Self-supervised learning: a review and new perspectives
By V. Lostanlen

Vincent Lostanlen reviews for ADASP some current findings from NYU’s Music and Audio Research Lab as regards self-supervised machine listening.

Abstract

Short version (72 words): In this talk, I will review some current findings from NYU’s Music and Audio Research Lab as regards self-supervised machine listening. I will offer ideas for potential pretext tasks, with downstream applications in beat tracking, key estimation estimation, and tempo estimation. Lastly, I will discuss some open challenges facing the massive adoption of self-supervision in machine learning. In particular, the formulation of a bona fide pretext task deserves careful consideration.

Long version (554 words): The past decade has witnessed a breakthrough of deep learning in machine listening, with some noteworthy applications in acoustic event detection, music transcription, and structure retrieval. This progress was made possible thanks to several concurrent factors, among which: falling costs of sensing hardware, efficient GPU routines for differentiable programming, and better gradient-based algorithms for stochastic optimization.

However, not all machine listening tasks are born equal in terms of human cost. On one hand, due to its industrial impact in online streaming platforms, audio tagging enjoys vast amounts of user-generated content. On the other hand, more expert tasks such as beat tracking or key estimation are more annotation-intensive, and more expensive to crowdsource. Such discrepancy in the availability of training data leads to a two-tier situation, wherein few big annotated corpora (English speech, pop music, and so forth) quickly reach human-level performance whereas many “niche” applications (e.g. eco-acoustics, non-Western music) make little progress, if any.

It stems from the above that a large number of use cases in machine listening remain out of reach of the traditional deep learning paradigm; that is, trained from scratch, end to end (from raw waveform to one-hot label space), under full human supervision. In this context, it is worth pointing out that all past efforts of transferring knowledge—from some richly labeled, general-purpose audio tagging task to some scarcely labeled, niche task—have brought underwhelming results. Nevertheless, one emerging paradigm in pattern recognition, known as self-supervised learning, offers a promising alternative to cross-collection transfer.

The key idea behind self-supervised learning is to formulate a so-called “pretext task” in which the deep learning system is trained to predict computer-generated, rather than human-annotated, labels. This task serves as a principled initialization mechanism before solving the task of interest (so-called “downstream task”) on the same dataset. The main advantage of self-supervised learning lies in its scalability. Because the pretext task requires no human intervention, it may be applied to massive amounts of unlabeled data; unlike the downstream task.

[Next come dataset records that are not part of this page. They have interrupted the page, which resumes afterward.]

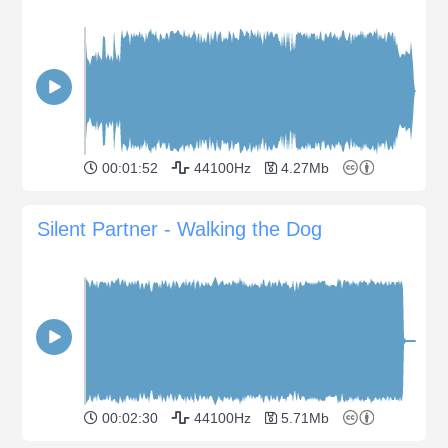
00:01:52
44100Hz
4.27Mb
Silent Partner - Walking the Dog
00:02:30
44100Hz
5.71Mb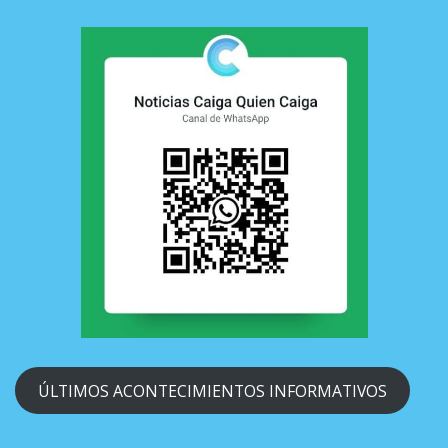
ÚLTIMOS ACONTECIMIENTOS INFORMATIVOS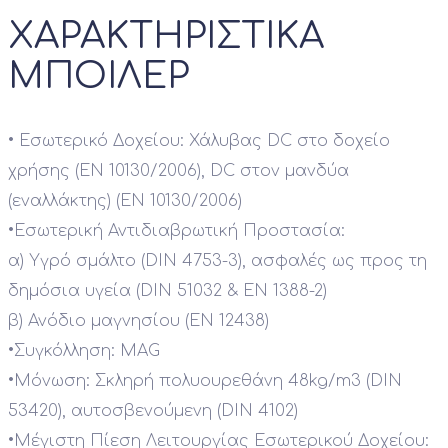
ΧΑΡΑΚΤΗΡΙΣΤΙΚΑ
ΜΠΟΙΛΕΡ
•
Εσωτερικό Δοχείου: Χάλυβας DC στο δοχείο
χρήσης (ΕΝ 10130/2006), DC στον μανδύα
(εναλλάκτης) (ΕΝ 10130/2006)
•
Εσωτερική Αντιδιαβρωτική Προστασία:
α) Υγρό σμάλτο (DIN 4753-3), ασφαλές ως προς τη
δημόσια υγεία (DIN 51032 & EN 1388-2)
β) Ανόδιο μαγνησίου (ΕΝ 12438)
•
Συγκόλληση: MAG
•
Μόνωση: Σκληρή πολυουρεθάνη 48kg/m3 (DIN
53420), αυτοσβενούμενη (DIN 4102)
•
Μέγιστη Πίεση Λειτουργίας Εσωτερικού Δοχείου: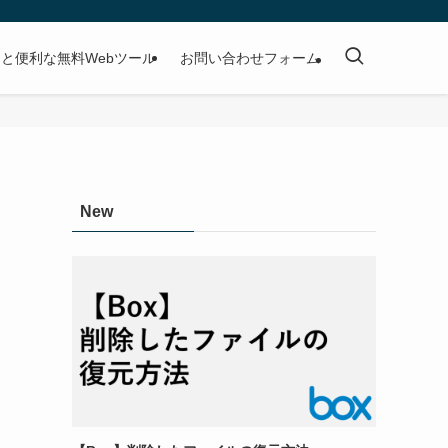
と便利な無料Webツール
お問い合わせフォーム
・
New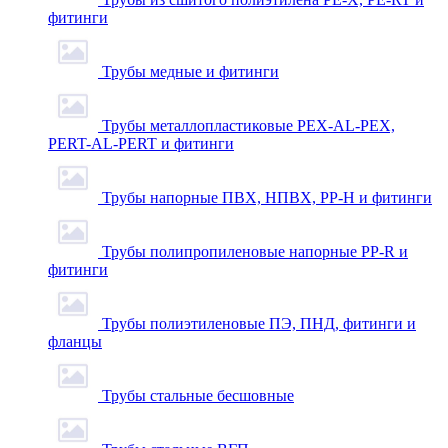
фитинги
Трубы медные и фитинги
Трубы металлопластиковые PEX-AL-PEX,
PERT-AL-PERT и фитинги
Трубы напорные ПВХ, НПВХ, PP-H и фитинги
Трубы полипропиленовые напорные PP-R и
фитинги
Трубы полиэтиленовые ПЭ, ПНД, фитинги и
фланцы
Трубы стальные бесшовные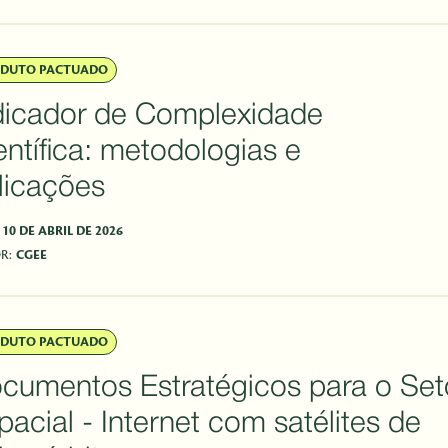
DUTO PACTUADO
dicador de Complexidade
entífica: metodologias e
licações
10 DE ABRIL DE 2026
R:
CGEE
DUTO PACTUADO
cumentos Estratégicos para o Set
pacial - Internet com satélites de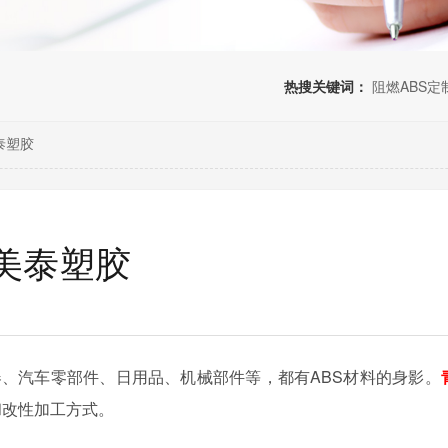
热搜关键词：
阻燃ABS定
泰塑胶
岛美泰塑胶
器、汽车零部件、日用品、机械部件等，都有ABS材料的身影。
和改性加工方式。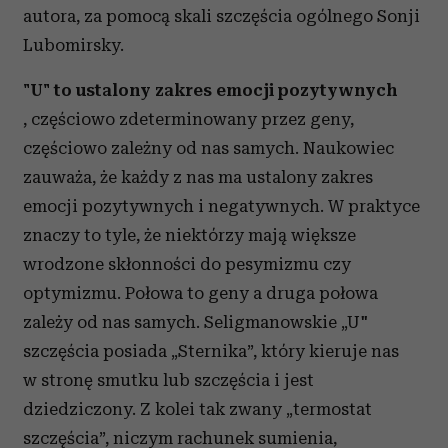
autora, za pomocą skali szczęścia ogólnego Sonji
Lubomirsky.
"U" to ustalony zakres emocji pozytywnych
, częściowo zdeterminowany przez geny,
częściowo zależny od nas samych. Naukowiec
zauważa, że każdy z nas ma ustalony zakres
emocji pozytywnych i negatywnych. W praktyce
znaczy to tyle, że niektórzy mają większe
wrodzone skłonności do pesymizmu czy
optymizmu. Połowa to geny a druga połowa
zależy od nas samych. Seligmanowskie „U"
szczęścia posiada „Sternika”, który kieruje nas
w stronę smutku lub szczęścia i jest
dziedziczony. Z kolei tak zwany „termostat
szczęścia”, niczym rachunek sumienia,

In this talk, I will present some recent applications of self-supervised learning, both in computer vision and machine listening. Some pretext tasks that have shown to be useful are: unshuffling a jigsaw puzzle; regressing when an environmental recording was acquired; and deciding whether a video stream matches a given soundtrack. I will review some current findings from NYU’s Music and Audio Research Lab as regards self-supervised machine listening. I will offer ideas for potential pretext tasks, with downstream applications in beat tracking, key estimation estimation, and tempo estimation.

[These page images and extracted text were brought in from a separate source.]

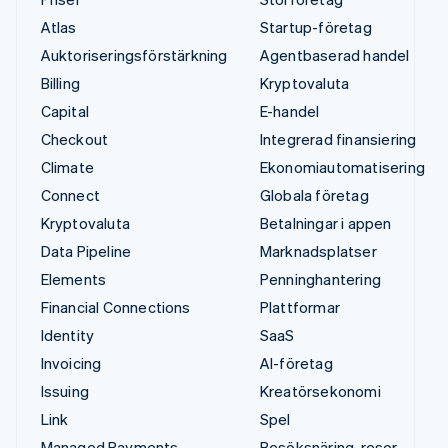
Atlas
Startup-företag
Auktoriseringsförstärkning
Agentbaserad handel
Billing
Kryptovaluta
Capital
E-handel
Checkout
Integrerad finansiering
Climate
Ekonomiautomatisering
Connect
Globala företag
Kryptovaluta
Betalningar i appen
Data Pipeline
Marknadsplatser
Elements
Penninghantering
Financial Connections
Plattformar
Identity
SaaS
Invoicing
AI-företag
Issuing
Kreatörsekonomi
Link
Spel
Managed Payments
Besöksnäring, resor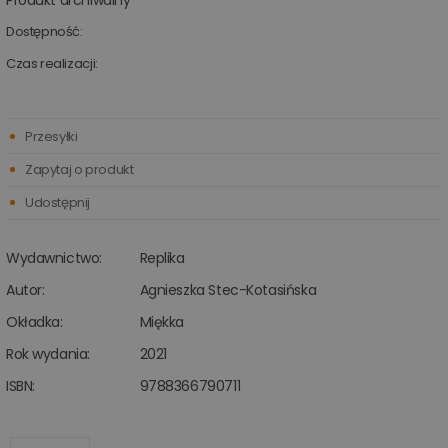
Produkt archiwalny
Dostępność:
Czas realizacji:
Przesyłki
Zapytaj o produkt
Udostępnij
Wydawnictwo:
Replika
Autor:
Agnieszka Stec-Kotasińska
Okładka:
Miękka
Rok wydania:
2021
ISBN:
9788366790711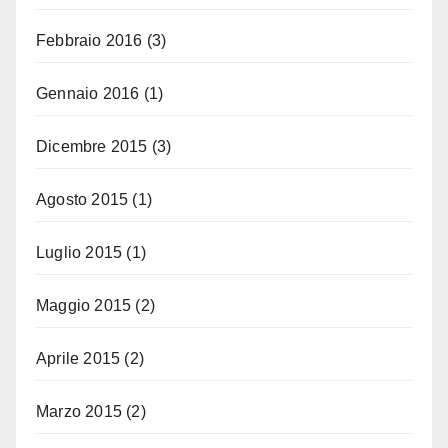
Febbraio 2016
(3)
Gennaio 2016
(1)
Dicembre 2015
(3)
Agosto 2015
(1)
Luglio 2015
(1)
Maggio 2015
(2)
Aprile 2015
(2)
Marzo 2015
(2)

Lastly, I will discuss some open challenges facing the massive adoption of self-supervision in machine learning. In particular, the formulation of a bona fide pretext task deserves careful consideration. Indeed, random manipulations of natural data may coincide with geometrical invariants: for example, swapping two identical jigsaw pieces leaves the overall scene unchanged, thereby making the pretext task inherently ambiguous. I propose a methodological workaround in order to adapt, on a per-sample basis, the formulation of the pretext task to the occasional presence of multistable percepts. Despite this caveat, I firmly believe that the self-supervision paradigm has a strong potential in machine listening. As such, it deserves further inquiry, both from theoretical and applied standpoints.